Lunedì 9 gennaio il Cda della Fondazione San Raffaele ha ritenuto ammissibile l'offerta di Rotelli da 405 milioni di euro, superiore rispetto a quella da 250 milioni presentata in autunno da Ior e Malacalza. In mancanza di un rilancio, che sarebbe stato possibile fino alle ore 12 del 10 gennaio, l'imprenditore della sanità sarà il futuro proprietario del San Raffaele al termine della procedura concordataria.

Rotelli (qui la sia biografia), nato a Pavia nel 1945, è stato per due volte presidente del comitato regionale per la programmazione sanitaria della Regione Lombardia. Dal 1980 è alla guida del Policlinico San Donato. Ha fondato il Gruppo Ospedaliero San Donato che, con 18 stabilimenti in Italia, di cui 17 in Lombardia, due Istituti di Ricovero e Cura a Carattere Scientifico, 3.956 posti letto, 9.592 addetti di cui 2.552 medici specialisti, è leader in Italia, e tra i primi gruppi ospedalieri d’ Europa.
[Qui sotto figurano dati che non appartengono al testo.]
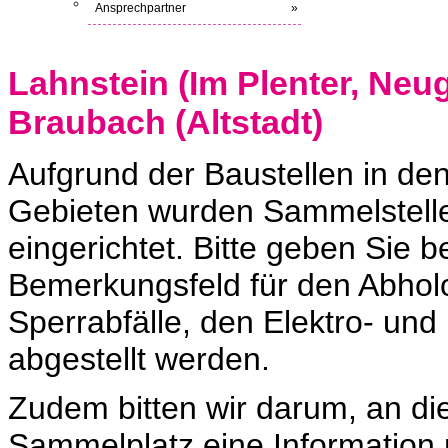
Ansprechpartner
»
Lahnstein (Im Plenter, Neu
Braubach (Altstadt)
Aufgrund der Baustellen in d
Gebieten wurden Sammelstellen
eingerichtet. Bitte geben Sie 
Bemerkungsfeld für den Abholor
Sperrabfälle, den Elektro- und
abgestellt werden.
Zudem bitten wir darum, an die
Sammelplatz eine Information 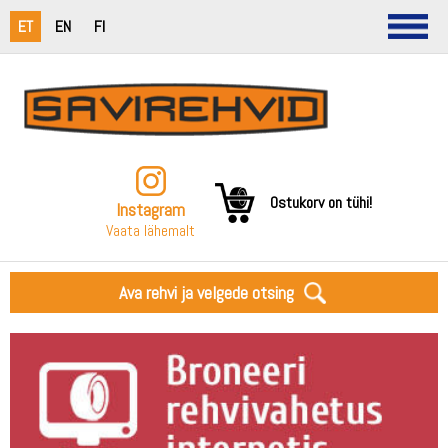
ET
EN
FI
Ostukorv on tühi!
Instagram
Vaata lähemalt
Ava rehvi ja velgede otsing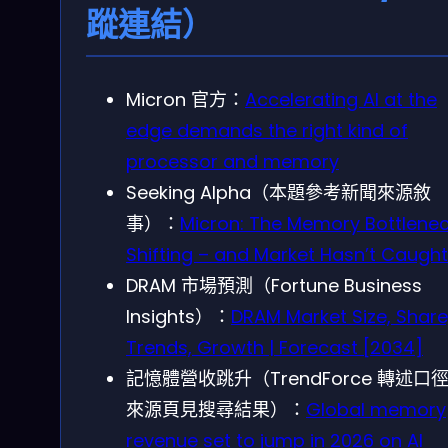
蹤連結）
Micron 官方：
Accelerating AI at the
edge demands the right kind of
processor and memory
Seeking Alpha（本題參考新聞來源敘
事）：
Micron: The Memory Bottlenec
Shifting – and Market Hasn’t Caugh
DRAM 市場預測（Fortune Business
Insights）：
DRAM Market Size, Share
Trends, Growth | Forecast [2034]
記憶體營收跳升（TrendForce 轉述口
來源頁見搜尋結果）：
Global memory
revenue set to jump in 2026 on AI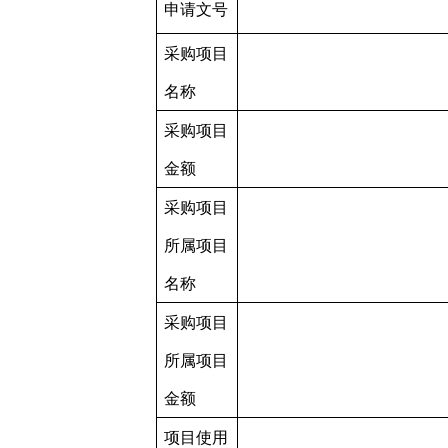
申请文号
采购项目
名称
采购项目
金额
采购项目
所属项目
名称
采购项目
所属项目
金额
项目使用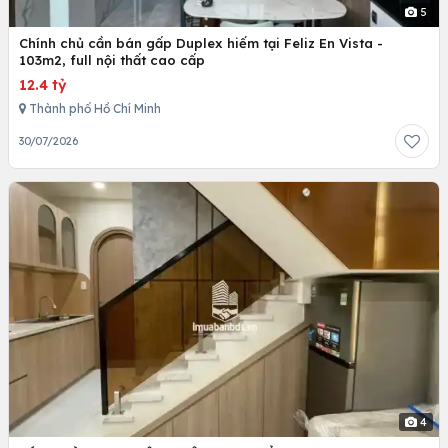
5
Chính chủ cần bán gấp Duplex hiếm tại Feliz En Vista -
103m2, full nội thất cao cấp
12.4 tỷ
Thành phố Hồ Chí Minh
30/07/2026
4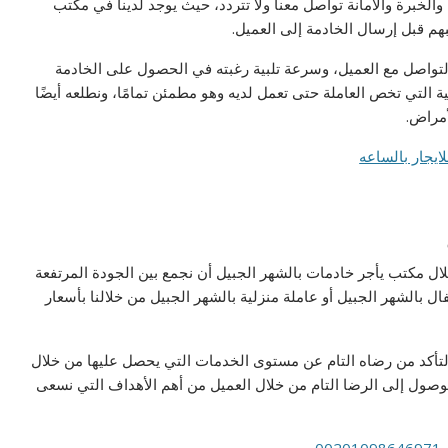
والخبرة والأمانة تواصل معنا ولا تتردد، حيث يوجد لدينا في مكتب
بهم قبل إرسال الخادمة إلى العميل.
لتواصل مع العميل، وسرعة تلبية رغبته في الحصول على الخادمة
ة التي تخص العاملة حتى تعمل لديه وهو مطمئن تمامًا، ونطلعه أيضًا
أمراض.
ال مكتب يأجر خادمات بالشهر الجبيل أن نجمع بين الجودة المرتفعة
بالشهر الجبيل أو عاملة منزلية بالشهر الجبيل من خلالنا بأسعار
تأكد من رضاه التام عن مستوى الخدمات التي يحصل عليها من خلال
لوصول إلى الرضا التام من خلال العميل من أهم الأهداف التي نسعى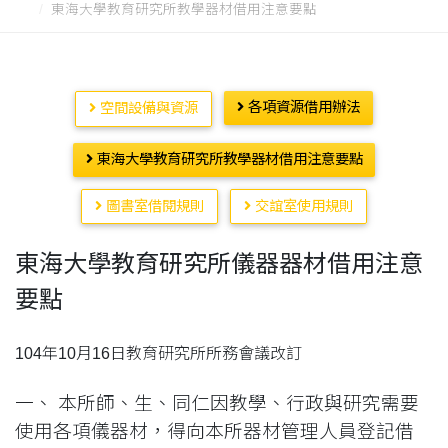
東海大學教育研究所教學器材借用注意要點
各項資源借用辦法
空間設備與資源
東海大學教育研究所教學器材借用注意要點
圖書室借閱規則
交誼室使用規則
東海大學教育研究所儀器器材借用注意
要點
104年10月16日教育研究所所務會議改訂
一、 本所師、生、同仁因教學、行政與研究需要
使用各項儀器材，得向本所器材管理人員登記借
Il San Raffaele, invece, negli ultimi mesi è stato al centro di una burrascosa vicenda finanziaria e giuridica. Il buco nei conti della Fondazione da un miliardo e mezzo di euro, il suicidio di Mario Cal, l'indagine della procura che ha iscritto 5 persone (tra cui anche Don Verzè, il fondatore del San Raffaele, morto il 31 dicembre 2011) nel registro degli indagati con l'accusa di bancarotta fraudolenta.